蒋栋深吸一口气,目光扫过萧炫云,“臣接到密报,萧炫云于禁足期间,私受外邦重礼!所赠之物,乃天玑宫廷秘制,且年贡不过十盒的‘雪玉生肌膏’!此药只供天玑皇室与其有功重臣,若非与天玑有所勾结,私相授受,怎能获此珍品?且据闻,赠药之人,身份非同小可!”

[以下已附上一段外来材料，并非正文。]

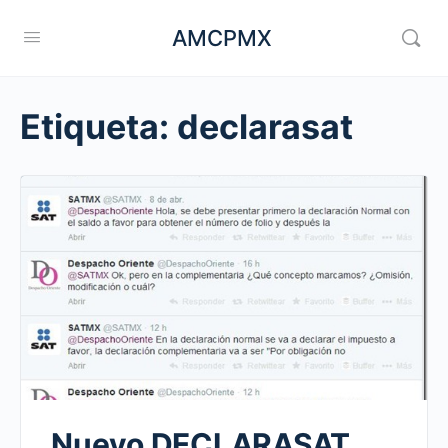
AMCPMX
Etiqueta:
declarasat
Nuevo DECLARASAT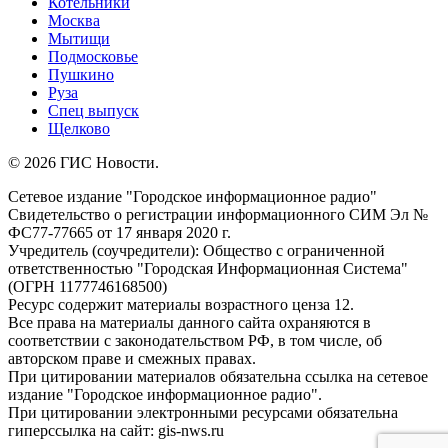
Котельники
Москва
Мытищи
Подмосковье
Пушкино
Руза
Спец выпуск
Щелково
© 2026 ГИС Новости.
Сетевое издание "Городское информационное радио"
Свидетельство о регистрации информационного СИМ Эл №
ФС77-77665 от 17 января 2020 г.
Учредитель (соучредители): Общество с ограниченной
ответственностью "Городская Информационная Система"
(ОГРН 1177746168500)
Ресурс содержит материалы возрастного ценза 12.
Все права на материалы данного сайта охраняются в
соответствии с законодательством РФ, в том числе, об
авторском праве и смежных правах.
При цитировании материалов обязательна ссылка на сетевое
издание "Городское информационное радио".
При цитировании электронными ресурсами обязательна
гиперссылка на сайт: gis-nws.ru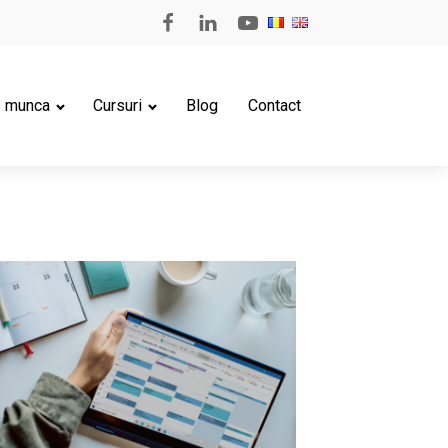
e munca
Cursuri
Blog
Contact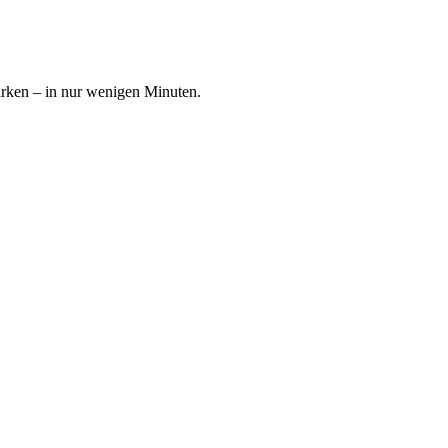
ärken – in nur wenigen Minuten.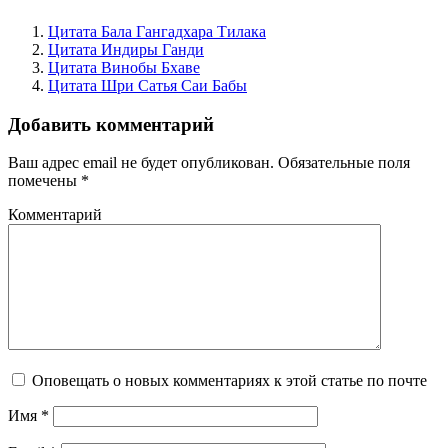
Цитата Бала Гангадхара Тилака
Цитата Индиры Ганди
Цитата Винобы Бхаве
Цитата Шри Сатья Саи Бабы
Добавить комментарий
Ваш адрес email не будет опубликован.
Обязательные поля
помечены
*
Комментарий
Оповещать о новых комментариях к этой статье по почте
Имя
*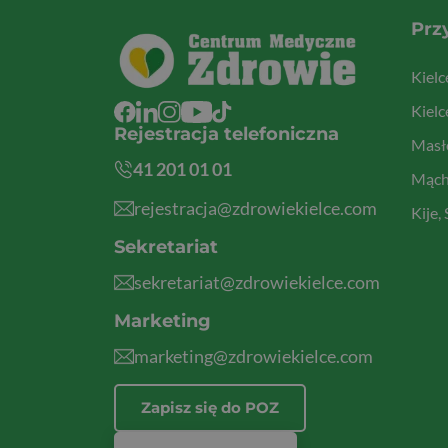
Prz
Kiel
Kielc
Rejestracja telefoniczna
Masłó
41 201 01 01
Mącho
rejestracja@zdrowiekielce.com
Kije,
Sekretariat
sekretariat@zdrowiekielce.com
Marketing
marketing@zdrowiekielce.com
Zapisz się do POZ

他顿了顿,“而且萧将军前脚因纳兰钰逆案被陛下斥责禁足,后脚便得天玑皇室秘药馈赠。此中关联,细思恐极!当年援助西莜,萧将军便一力主战,与臣等意见相左;此前为逆贼纳兰钰求情,更是言辞切切。如今看来,是否早存二心,与天玑暗通款曲,甚至与那已伏诛的纳兰钰一般,早为外敌棋子?”
这番指控,比之前所有弹劾都更致命,直指通敌叛国!
萧炫云面色苍白,他没有立刻反驳,只抬眼看向龙椅上的冥渊,似有难言之隐。
“蒋栋!”上官轼忍不住出声,“此言可有实据?莫要空口污蔑朝廷重臣!”
“上官丞相!”蒋栋毫不退让,从袖中取出一方素帕,双手呈上,“下官岂敢妄言?此物乃昨夜有人投入下官府内,内裹少许药膏残渍,经臣府中懂行的医师辨认,确系雪玉生肌膏无疑!且气味清冽特殊,与寻常伤药迥异!”